» Stored data entries:
^^^^^^^^

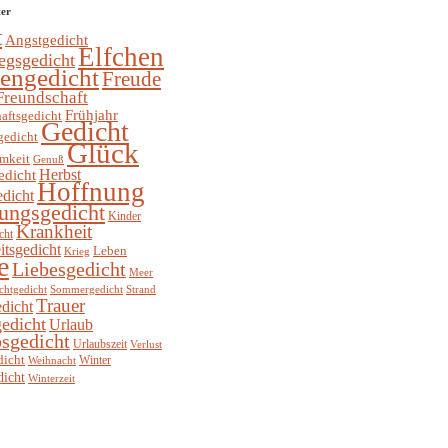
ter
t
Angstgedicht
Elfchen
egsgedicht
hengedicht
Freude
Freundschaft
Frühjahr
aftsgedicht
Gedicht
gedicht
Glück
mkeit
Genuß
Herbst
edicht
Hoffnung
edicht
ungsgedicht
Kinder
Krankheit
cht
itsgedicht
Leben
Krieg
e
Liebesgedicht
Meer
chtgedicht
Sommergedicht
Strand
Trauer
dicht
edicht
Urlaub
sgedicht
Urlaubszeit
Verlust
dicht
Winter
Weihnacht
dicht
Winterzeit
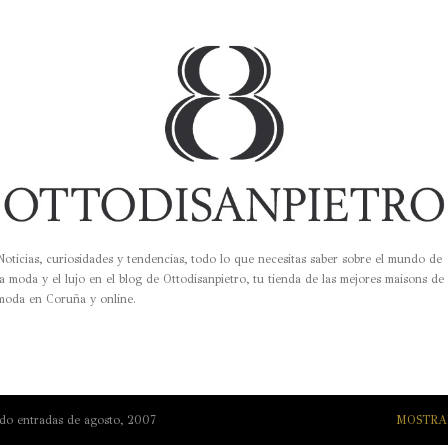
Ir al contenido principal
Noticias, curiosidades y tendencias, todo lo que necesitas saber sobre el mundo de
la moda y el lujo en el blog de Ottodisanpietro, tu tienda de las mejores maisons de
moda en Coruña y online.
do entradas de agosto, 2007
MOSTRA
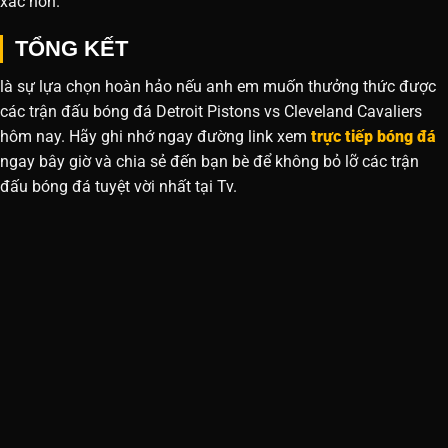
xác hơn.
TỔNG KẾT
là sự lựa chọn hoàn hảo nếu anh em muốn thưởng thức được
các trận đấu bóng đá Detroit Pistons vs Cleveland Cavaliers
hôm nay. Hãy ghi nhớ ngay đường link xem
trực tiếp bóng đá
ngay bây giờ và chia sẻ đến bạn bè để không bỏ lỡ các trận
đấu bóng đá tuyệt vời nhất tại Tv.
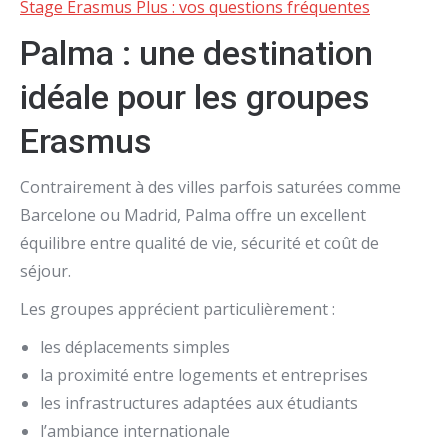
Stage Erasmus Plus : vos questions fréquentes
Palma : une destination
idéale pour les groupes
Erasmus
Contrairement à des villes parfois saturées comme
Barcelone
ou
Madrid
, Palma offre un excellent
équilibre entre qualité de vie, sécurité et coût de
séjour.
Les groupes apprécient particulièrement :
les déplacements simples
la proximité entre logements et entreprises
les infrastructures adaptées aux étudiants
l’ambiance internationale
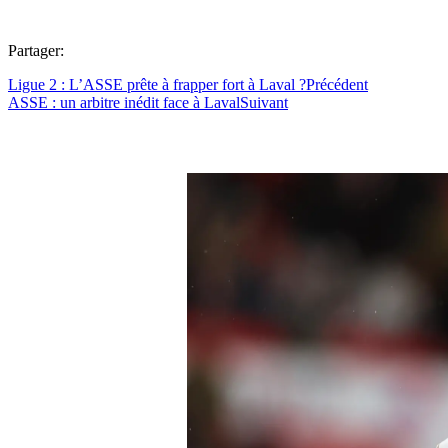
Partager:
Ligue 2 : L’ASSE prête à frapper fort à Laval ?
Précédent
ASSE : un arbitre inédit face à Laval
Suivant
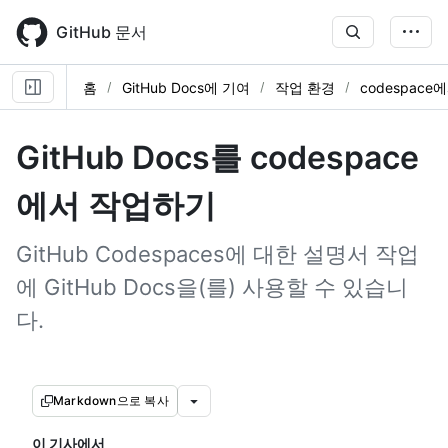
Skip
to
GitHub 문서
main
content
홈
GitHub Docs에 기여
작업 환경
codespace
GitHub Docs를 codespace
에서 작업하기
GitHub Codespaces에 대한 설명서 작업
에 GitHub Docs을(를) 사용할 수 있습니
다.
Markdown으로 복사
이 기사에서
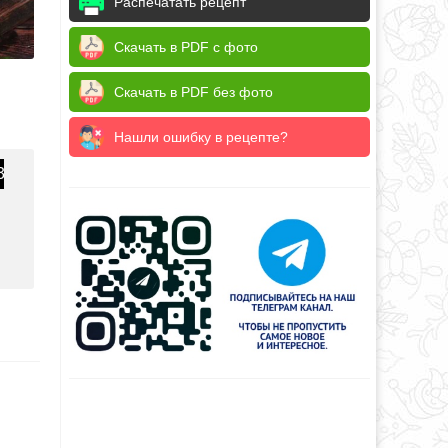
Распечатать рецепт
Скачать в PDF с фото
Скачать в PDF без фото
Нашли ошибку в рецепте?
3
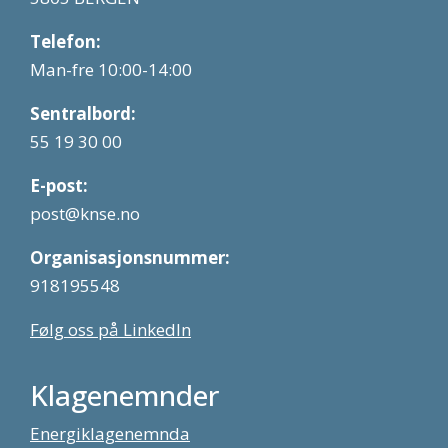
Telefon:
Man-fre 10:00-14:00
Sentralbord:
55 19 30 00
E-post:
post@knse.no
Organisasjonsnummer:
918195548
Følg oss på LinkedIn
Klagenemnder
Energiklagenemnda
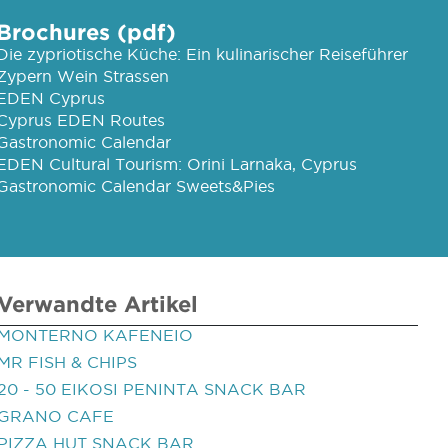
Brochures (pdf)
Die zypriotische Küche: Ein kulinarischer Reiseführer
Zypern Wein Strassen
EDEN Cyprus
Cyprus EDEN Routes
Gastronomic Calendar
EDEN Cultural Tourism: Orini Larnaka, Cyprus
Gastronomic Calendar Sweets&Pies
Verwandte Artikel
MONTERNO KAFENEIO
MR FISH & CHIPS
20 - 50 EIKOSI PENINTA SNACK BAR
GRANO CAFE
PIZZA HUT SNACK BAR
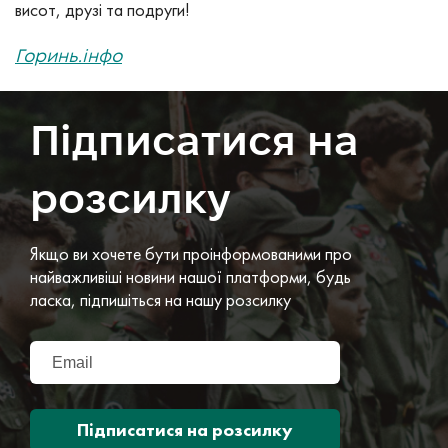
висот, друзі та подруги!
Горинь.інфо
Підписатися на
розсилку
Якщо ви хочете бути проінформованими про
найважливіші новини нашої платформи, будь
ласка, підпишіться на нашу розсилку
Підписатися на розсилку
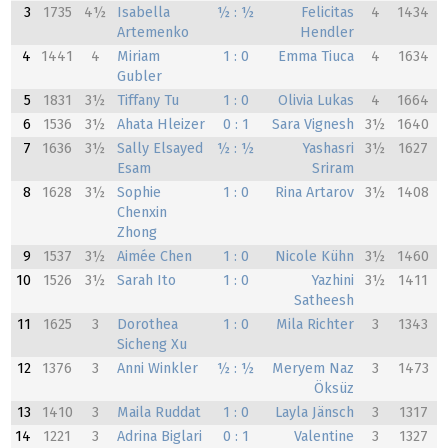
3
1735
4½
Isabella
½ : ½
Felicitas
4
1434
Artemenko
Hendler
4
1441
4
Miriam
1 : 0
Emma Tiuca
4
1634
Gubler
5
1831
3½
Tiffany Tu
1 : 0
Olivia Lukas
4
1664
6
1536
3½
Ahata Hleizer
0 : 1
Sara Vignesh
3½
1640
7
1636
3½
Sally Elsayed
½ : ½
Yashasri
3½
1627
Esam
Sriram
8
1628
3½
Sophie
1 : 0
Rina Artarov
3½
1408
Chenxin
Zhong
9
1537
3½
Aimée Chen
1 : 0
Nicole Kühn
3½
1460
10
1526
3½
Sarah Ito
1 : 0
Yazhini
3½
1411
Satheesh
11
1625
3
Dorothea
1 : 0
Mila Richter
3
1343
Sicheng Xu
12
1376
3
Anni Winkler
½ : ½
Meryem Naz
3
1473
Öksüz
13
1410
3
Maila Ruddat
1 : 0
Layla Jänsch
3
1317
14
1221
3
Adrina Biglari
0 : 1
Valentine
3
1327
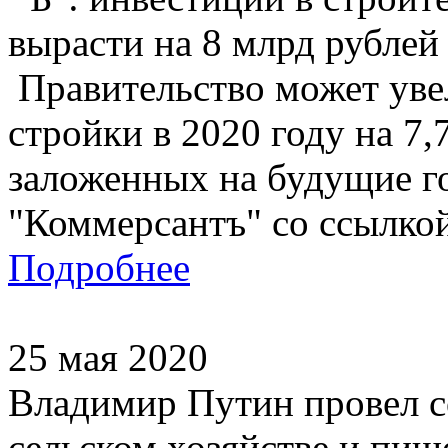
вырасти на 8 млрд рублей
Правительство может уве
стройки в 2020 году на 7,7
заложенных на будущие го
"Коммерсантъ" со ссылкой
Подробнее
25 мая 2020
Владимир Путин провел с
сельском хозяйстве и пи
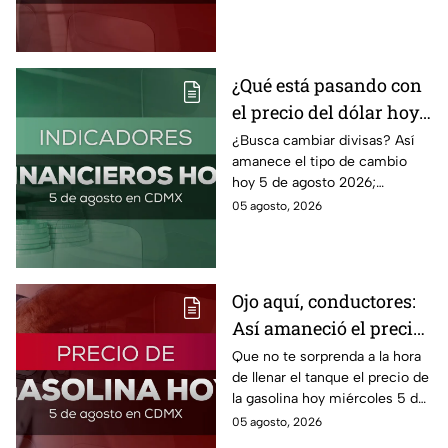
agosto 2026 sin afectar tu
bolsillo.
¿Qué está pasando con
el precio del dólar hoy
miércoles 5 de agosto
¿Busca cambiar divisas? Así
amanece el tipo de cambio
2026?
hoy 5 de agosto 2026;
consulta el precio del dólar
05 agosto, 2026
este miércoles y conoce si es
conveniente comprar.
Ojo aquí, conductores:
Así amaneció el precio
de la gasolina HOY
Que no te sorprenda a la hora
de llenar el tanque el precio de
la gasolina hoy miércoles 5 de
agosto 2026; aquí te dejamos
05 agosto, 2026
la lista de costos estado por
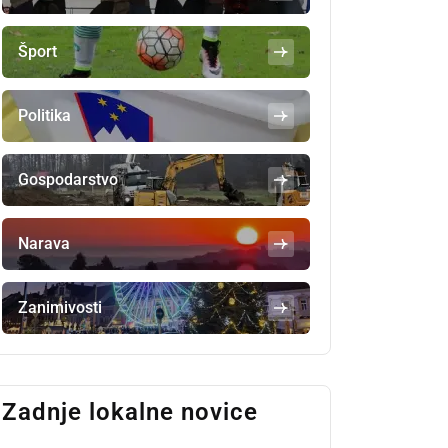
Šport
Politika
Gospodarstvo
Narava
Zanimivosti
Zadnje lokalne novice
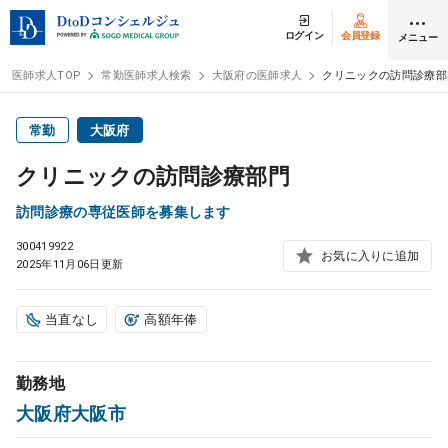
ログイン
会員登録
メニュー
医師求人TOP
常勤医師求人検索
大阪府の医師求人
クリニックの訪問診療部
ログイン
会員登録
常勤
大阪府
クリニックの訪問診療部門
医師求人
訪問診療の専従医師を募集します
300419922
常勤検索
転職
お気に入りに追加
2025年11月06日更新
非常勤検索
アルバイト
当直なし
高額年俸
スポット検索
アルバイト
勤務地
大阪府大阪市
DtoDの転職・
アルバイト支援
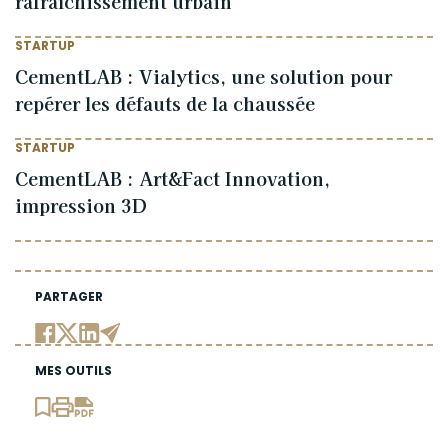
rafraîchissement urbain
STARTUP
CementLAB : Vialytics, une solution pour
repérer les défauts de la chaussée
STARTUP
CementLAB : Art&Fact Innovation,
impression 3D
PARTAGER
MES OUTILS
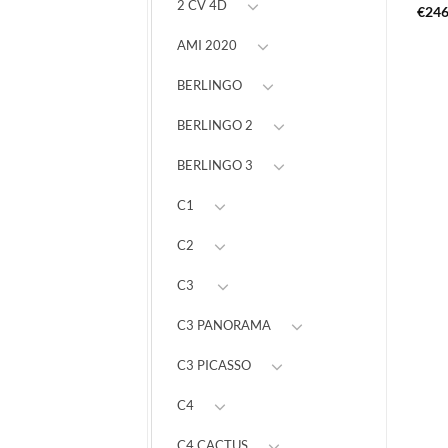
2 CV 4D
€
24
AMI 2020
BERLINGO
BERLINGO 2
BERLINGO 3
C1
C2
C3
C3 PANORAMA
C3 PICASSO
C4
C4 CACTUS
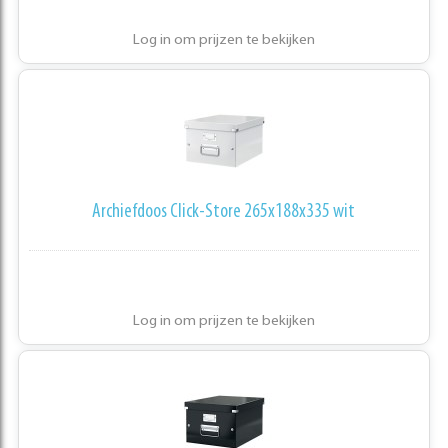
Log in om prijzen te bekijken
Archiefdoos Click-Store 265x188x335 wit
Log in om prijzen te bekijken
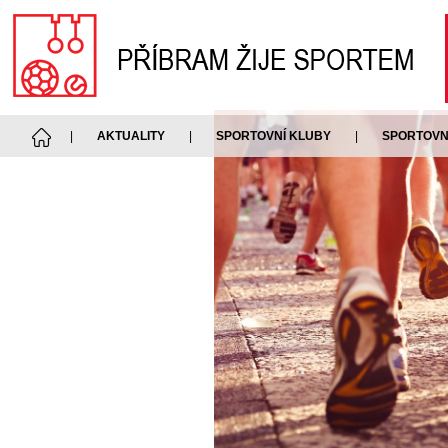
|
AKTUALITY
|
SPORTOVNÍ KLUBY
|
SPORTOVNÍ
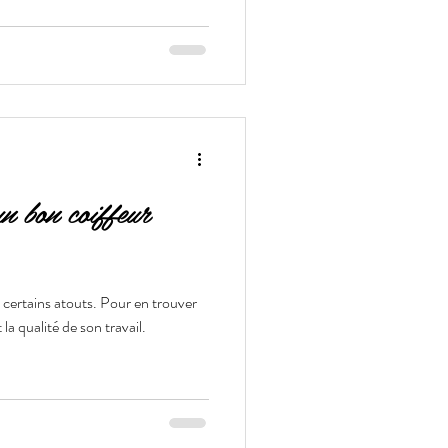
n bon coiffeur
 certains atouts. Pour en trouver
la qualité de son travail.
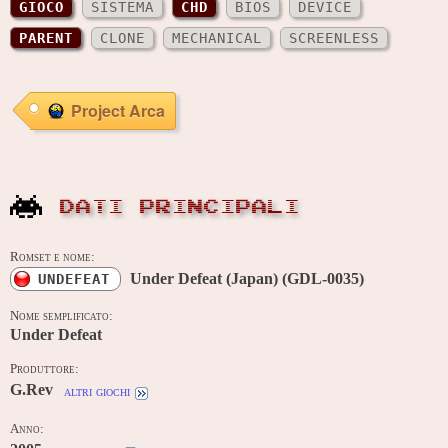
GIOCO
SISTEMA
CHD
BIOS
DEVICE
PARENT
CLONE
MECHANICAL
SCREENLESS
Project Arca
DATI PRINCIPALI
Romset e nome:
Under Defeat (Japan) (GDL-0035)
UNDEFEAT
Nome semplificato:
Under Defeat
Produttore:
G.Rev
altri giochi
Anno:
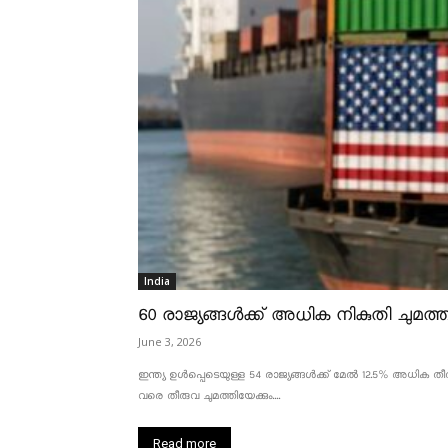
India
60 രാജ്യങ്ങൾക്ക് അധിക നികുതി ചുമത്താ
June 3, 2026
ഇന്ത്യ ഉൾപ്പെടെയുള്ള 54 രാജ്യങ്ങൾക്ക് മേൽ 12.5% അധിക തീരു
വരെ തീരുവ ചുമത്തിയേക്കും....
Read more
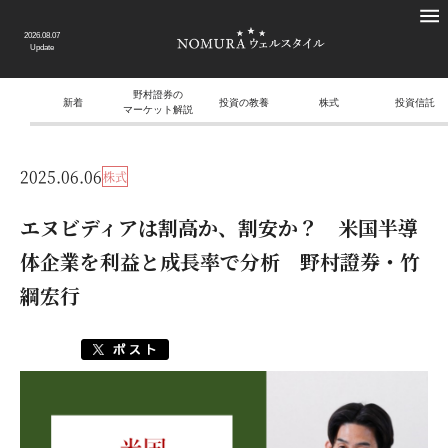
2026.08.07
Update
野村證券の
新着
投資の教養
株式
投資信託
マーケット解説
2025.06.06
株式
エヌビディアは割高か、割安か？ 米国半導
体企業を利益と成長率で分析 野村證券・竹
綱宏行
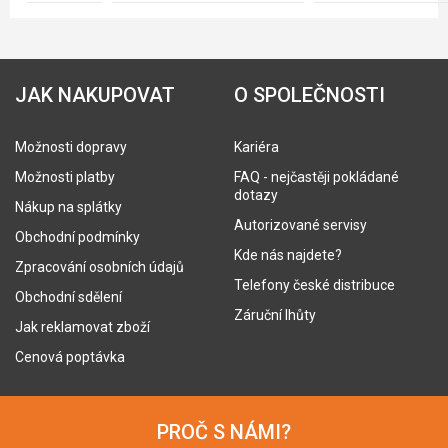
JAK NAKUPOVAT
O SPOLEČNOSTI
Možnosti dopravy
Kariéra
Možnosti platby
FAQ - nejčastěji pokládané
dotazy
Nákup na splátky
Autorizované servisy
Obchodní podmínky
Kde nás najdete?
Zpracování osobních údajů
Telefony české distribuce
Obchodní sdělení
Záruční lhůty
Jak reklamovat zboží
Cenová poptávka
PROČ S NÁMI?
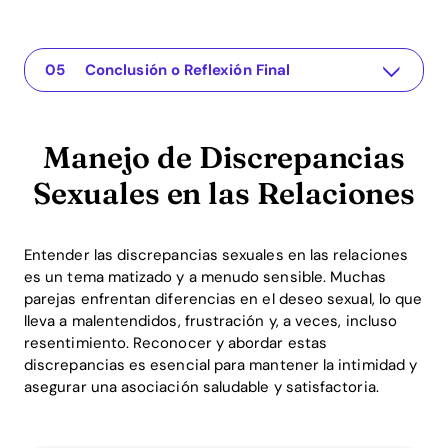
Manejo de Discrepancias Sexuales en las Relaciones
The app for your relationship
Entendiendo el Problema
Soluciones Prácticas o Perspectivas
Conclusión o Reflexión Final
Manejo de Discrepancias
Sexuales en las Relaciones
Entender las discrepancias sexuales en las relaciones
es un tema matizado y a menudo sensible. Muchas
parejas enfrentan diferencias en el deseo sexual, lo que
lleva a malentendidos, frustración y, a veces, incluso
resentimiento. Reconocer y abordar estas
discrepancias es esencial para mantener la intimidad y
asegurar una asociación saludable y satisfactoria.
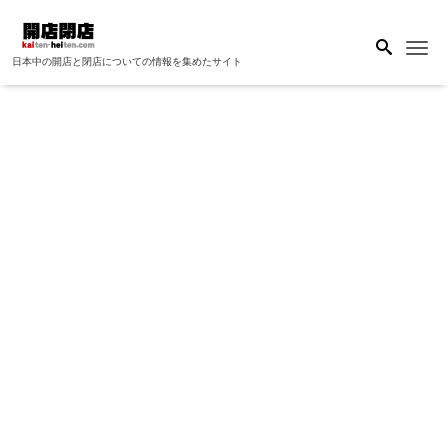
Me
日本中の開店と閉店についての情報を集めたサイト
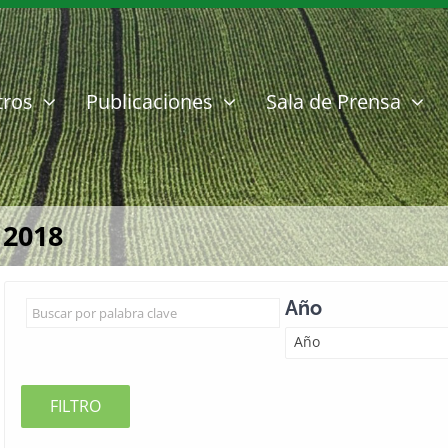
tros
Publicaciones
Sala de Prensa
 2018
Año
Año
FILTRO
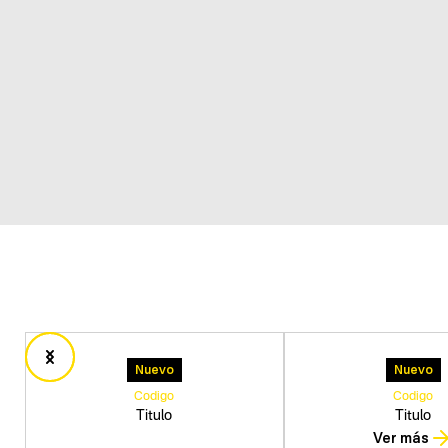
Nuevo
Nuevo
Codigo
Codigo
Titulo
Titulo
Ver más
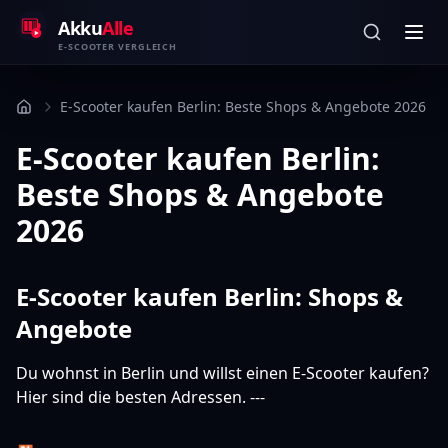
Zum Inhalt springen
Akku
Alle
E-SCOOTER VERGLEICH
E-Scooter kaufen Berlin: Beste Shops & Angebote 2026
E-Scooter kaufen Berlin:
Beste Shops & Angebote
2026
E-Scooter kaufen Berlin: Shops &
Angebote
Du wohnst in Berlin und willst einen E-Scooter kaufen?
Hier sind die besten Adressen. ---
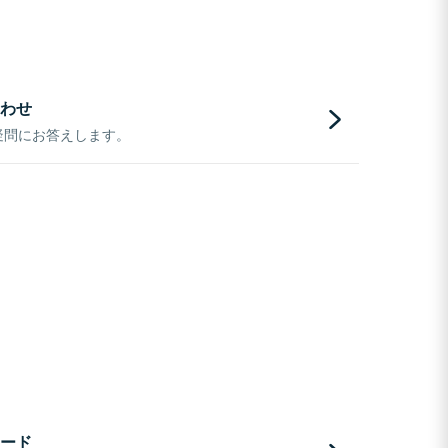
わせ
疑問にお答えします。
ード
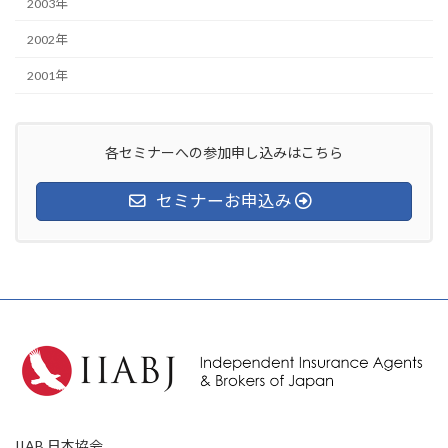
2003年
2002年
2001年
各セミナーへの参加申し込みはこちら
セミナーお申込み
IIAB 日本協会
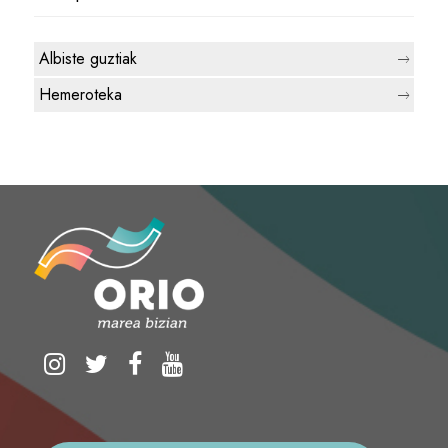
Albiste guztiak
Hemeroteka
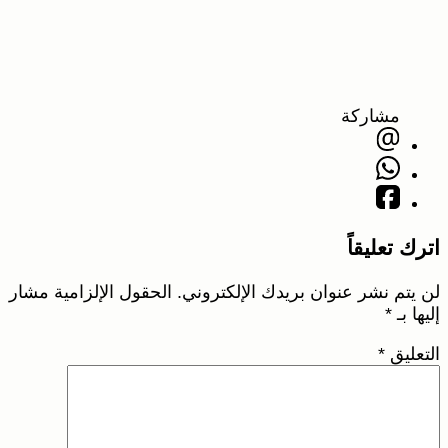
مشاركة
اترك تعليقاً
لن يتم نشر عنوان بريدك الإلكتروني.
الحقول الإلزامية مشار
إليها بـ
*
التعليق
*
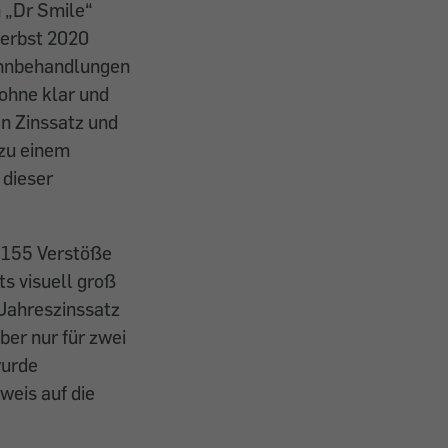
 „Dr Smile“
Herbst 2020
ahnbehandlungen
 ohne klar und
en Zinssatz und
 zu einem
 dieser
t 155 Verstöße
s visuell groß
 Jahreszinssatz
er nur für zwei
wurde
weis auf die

^^^^^^^^

» WHAT YOU ARE ASKED TO DO:
Return only the number of lines in the data above that hold the word "Shops".

» EXERCISE SOLUTION:
3